I use logging as a diagnostic trace aid during development.
But I leave the logging code in when I deploy to production.


Even if the problem is reproduceable on the production machine,
it may depend on the environment, and not be reproduceable on
your machine. So you want to be able to turn on full logging on
the production machine, in order to find the problem.

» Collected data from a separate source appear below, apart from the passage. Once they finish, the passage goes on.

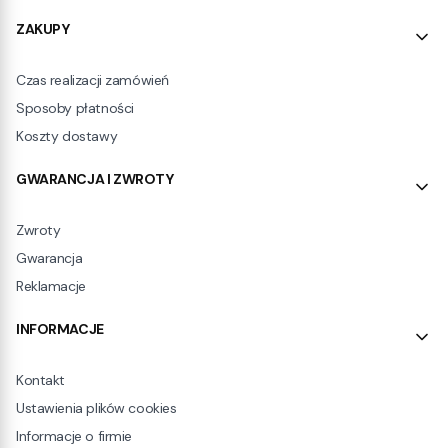
ZAKUPY
Czas realizacji zamówień
Sposoby płatności
Koszty dostawy
GWARANCJA I ZWROTY
Zwroty
Gwarancja
Reklamacje
INFORMACJE
Kontakt
Ustawienia plików cookies
Informacje o firmie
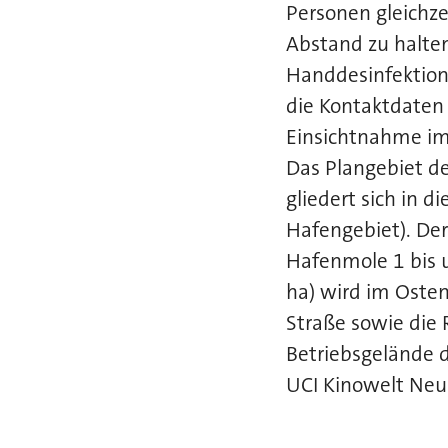
Personen gleichze
Abstand zu halte
Handdesinfektion
die Kontaktdaten
Einsichtnahme im
Das Plangebiet d
gliedert sich in d
Hafengebiet). Der
Hafenmole 1 bis u
ha) wird im Oste
Straße sowie die 
Betriebsgelände 
UCI Kinowelt Neu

Basically, I'd say that if you won't be able to get at the logs
from deployed programs, use classical asserts and logging which
can be compiled out. Anytime you can get at log files from
deployed code, however, it would be foolish to not take
advantage of this. Unless the profilers says otherwise, of
course:-).


Thanks James. This is very similar to the view I hold. How
pleasant it is to find agreement.


I suspect that you'll find agreement from anyone who has worked
on large projects where there was access to the deployed
programs. In all of the projects I've worked on, I've never had
to argue for, or even suggest logging. It has always been
assumed by everyone involved that there would be some logging.
It seems to be pretty much of an established engineering
principle.

I would add that whilst I leave the logging in the production
version there is a way to turn it off and it is off by
default. Where this can't easily be done (e.g the logger isn't
good enough) then I arrange is so that the logging is still
present in the development version (a compile-time switch
makes the logging calls no-ops for production) then I try to
find the problem in development. If it only occurs in
production where no light can be shed then, ahem, I am in
trouble.... :-(


In all of the larger projects I've been involved in, logging has
been configured by means of a multi-line file, where each line
specifies the subsystems and the logging levels concerned, and
where to log to: a file, syslog, email... There has also been a
means of triggering the reconfiguration dynamically, without
stopping the system.

Designing such a system isn't that hard, but it could be
overkill for smaller projects. All systems I've worked on,
however, have had multi-level logs, with a configurable log
level, and at least minimum logging active at all times. (But
all of the projects I've worked on have either been in house, or
for a single client with whom we had a priviledged
relationship---enough so that we could modify the configuration
files on his systems. Also, the projects have had very strict
quality requirements: contractual penalties for downtime, etc.)